For those opposed to Gilead, Baby Nicole is a symbol of the oppression of the Gilead regime and its misogyny and brutal treatment of Handmaids. Baby Nicole represents freedom from oppression as well, as proof that escape from Gilead is possible. Her image promotes the continued fight for the liberation of those who still suffer in Gilead. Baby Nicole, now the teenager Nicole, later becomes famous for bringing the destruction of Gilead, changing her from a tragic symbol into a symbol of victory and resistance.
Daisy’s initial rejects the revelation that she is Baby Nicole. When an icon suddenly turns out to be an actual, living person, it is a difficult concept to accept. It is a little like learning that Santa Claus is real, and that you yourself have been Santa Claus all along.
Aunt Lydia’s memoirs begin with her description of the unveiling of a statue erected in her honor. It is a momentous occasion, for it is the first time such a statue is meant to represent a woman, and a living woman at that. This symbolizes Aunt Lydia’s legendary status in Gilead, as the preeminent Founder Aunt. It shows the reverence with which Gileadeans regard her, but also how the regime continues to use her as a tool of subjugation and control. The eyes of the statue seem to look off into the distance, as if scanning for signs of sinful dissent and blasphemy. Aunt Lydia notes the fear on the face of the sculptress, who worries that Aunt Lydia will not approve of her work. Bad things can happen to people under the weight of Aunt Lydia’s disapproval. Aunt Lydia, noting that she is not without compassion, tells the woman that the statue is very lifelike. This is an early indication that the Aunt Lydia of this story is very different than her portrayal in The Handmaid’s Tale. The Aunt Lydia of that story is not compassionate.
In the Epilogue, Professor Pieixoto comments that archaeologists found the statue of Aunt Lydia vandalized and mutilated. The statue’s nose is gone, perhaps broken in an act of revenge by someone in Gilead after its fall. This act of vandalism would symbolize the pent-up anger and desire to diminish Aunt Lydia’s stature by deforming her image.
At the very end of the novel, Agnes and Nicole, along with their families, commissioned a statue to memorialize Becka. This statue symbolized Becka’s sacrifice that would ensure Agnes and Nicole’s escape. Becka had thought of them as birds of the air, carrying their message to the world, so birds on the statue’s shoulder represent Nicole and Agnes. Becka is a Pearl Girl, which symbolizes her devotion to God and recognizes the dream she gave up so that others could be free.
In Gilead, women of different classes wear different colors.
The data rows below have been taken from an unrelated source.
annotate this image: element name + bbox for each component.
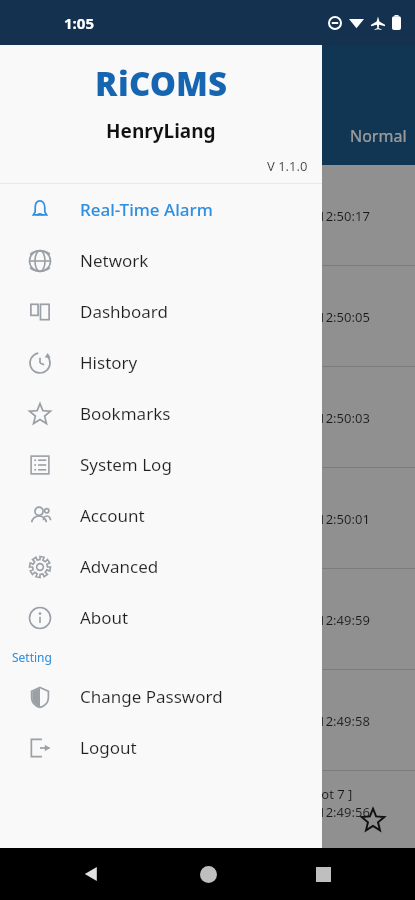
staticText: 03 12:49:59 [300,611,370,629]
button[interactable]: Change Password [0,671,322,722]
button[interactable]: About [0,592,322,643]
staticText: HenryLiang [106,118,216,144]
staticText: Normal [350,125,407,147]
staticText: 03 12:49:56 [300,803,370,821]
staticText: Advanced [80,555,159,578]
staticText: Change Password [80,685,223,708]
staticText: 03 12:49:58 [300,712,370,730]
staticText: System Log [80,453,172,476]
button[interactable]: Recent apps [299,850,347,898]
staticText: Logout [80,736,137,759]
button[interactable]: Bookmarks [0,388,322,439]
staticText: lot 7 ] [318,785,353,803]
staticText: 1:05 [64,13,94,33]
staticText: About [80,606,129,629]
button[interactable]: Home [184,850,232,898]
button[interactable]: Back [68,850,116,898]
staticText: Account [80,504,145,527]
button[interactable]: Real-Time Alarm [0,184,322,235]
button[interactable]: Account [0,490,322,541]
button[interactable]: Dashboard [0,286,322,337]
button[interactable]: Bookmark [355,802,391,838]
staticText: 03 12:50:03 [300,409,370,427]
staticText: Real-Time Alarm [80,198,213,221]
button[interactable]: History [0,337,322,388]
staticText: Network [80,249,149,272]
button[interactable]: Advanced [0,541,322,592]
staticText: Bookmarks [80,402,171,425]
staticText: 03 12:50:05 [300,308,370,326]
staticText: 03 12:50:17 [300,207,370,225]
staticText: History [80,351,138,374]
staticText: 03 12:50:01 [300,510,370,528]
button[interactable]: Network [0,235,322,286]
staticText: V 1.1.0 [267,157,308,175]
staticText: Setting [12,649,52,665]
staticText: COMS [129,61,228,106]
staticText: Dashboard [80,300,169,323]
staticText: R [95,61,118,106]
staticText: i [118,61,129,106]
button[interactable]: Logout [0,722,322,773]
button[interactable]: System Log [0,439,322,490]
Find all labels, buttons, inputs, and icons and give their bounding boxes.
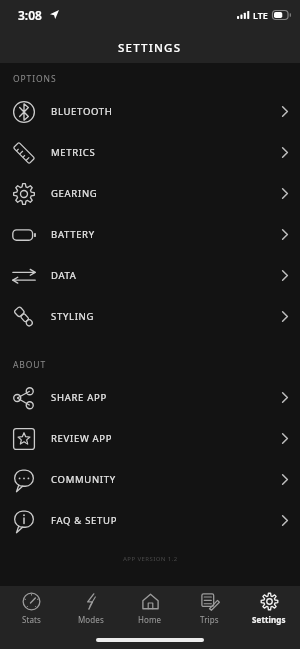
button[interactable]: SHARE APP bbox=[0, 377, 300, 418]
button[interactable]: REVIEW APP bbox=[0, 418, 300, 459]
button[interactable]: Modes bbox=[63, 591, 119, 625]
staticText: Settings bbox=[252, 614, 286, 625]
button[interactable]: Home bbox=[122, 591, 178, 625]
staticText: LTE bbox=[253, 9, 268, 21]
button[interactable]: DATA bbox=[0, 255, 300, 296]
staticText: 3:08 bbox=[18, 7, 42, 23]
staticText: ABOUT bbox=[13, 359, 47, 371]
button[interactable]: COMMUNITY bbox=[0, 459, 300, 500]
staticText: FAQ & SETUP bbox=[51, 514, 281, 527]
button[interactable]: BLUETOOTH bbox=[0, 91, 300, 132]
button[interactable]: GEARING bbox=[0, 173, 300, 214]
button[interactable]: FAQ & SETUP bbox=[0, 500, 300, 541]
staticText: DATA bbox=[51, 269, 281, 282]
staticText: OPTIONS bbox=[13, 73, 57, 85]
staticText: SETTINGS bbox=[118, 40, 182, 56]
button[interactable]: METRICS bbox=[0, 132, 300, 173]
staticText: REVIEW APP bbox=[51, 432, 281, 445]
button[interactable]: Settings bbox=[241, 591, 297, 625]
staticText: STYLING bbox=[51, 310, 281, 323]
button[interactable]: STYLING bbox=[0, 296, 300, 337]
staticText: BLUETOOTH bbox=[51, 105, 281, 118]
staticText: Stats bbox=[22, 614, 41, 625]
staticText: Home bbox=[138, 614, 162, 625]
staticText: Trips bbox=[200, 614, 219, 625]
staticText: COMMUNITY bbox=[51, 473, 281, 486]
staticText: SHARE APP bbox=[51, 391, 281, 404]
button[interactable]: BATTERY bbox=[0, 214, 300, 255]
staticText: APP VERSION 1.2 bbox=[123, 555, 178, 563]
button[interactable]: Trips bbox=[181, 591, 237, 625]
staticText: GEARING bbox=[51, 187, 281, 200]
staticText: Modes bbox=[78, 614, 104, 625]
staticText: BATTERY bbox=[51, 228, 281, 241]
staticText: METRICS bbox=[51, 146, 281, 159]
button[interactable]: Stats bbox=[3, 591, 59, 625]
Wives wear blue, Marthas wear dull green, Handmaids wear red, Aunts wear brown, and Econowives wear multi-colored stripes, meaning that they serve the functions of all the other classes. The symbolism of this is that each class of women is visibly recognizable. They are color-coded, deprived of individual identity, especially Handmaids, who have their faces concealed by their headwear to the point that they all look identical.
In this story, the daughters of the elite class wear special dresses, with colors that change with the seasons. The girls wear pink in the spring and summer and plum in the fall and winter, with white dresses for significant occasions. They feel privileged, especially in contrast to Econogirls who always wear the same stripes. Later, when girls become of marriageable age and enter the Rubies Premarital Preparatory School, they exchange their pink and plum dresses for spring green, to symbolize their transition to womanhood. The spring green symbolizes fertility and lush abundance.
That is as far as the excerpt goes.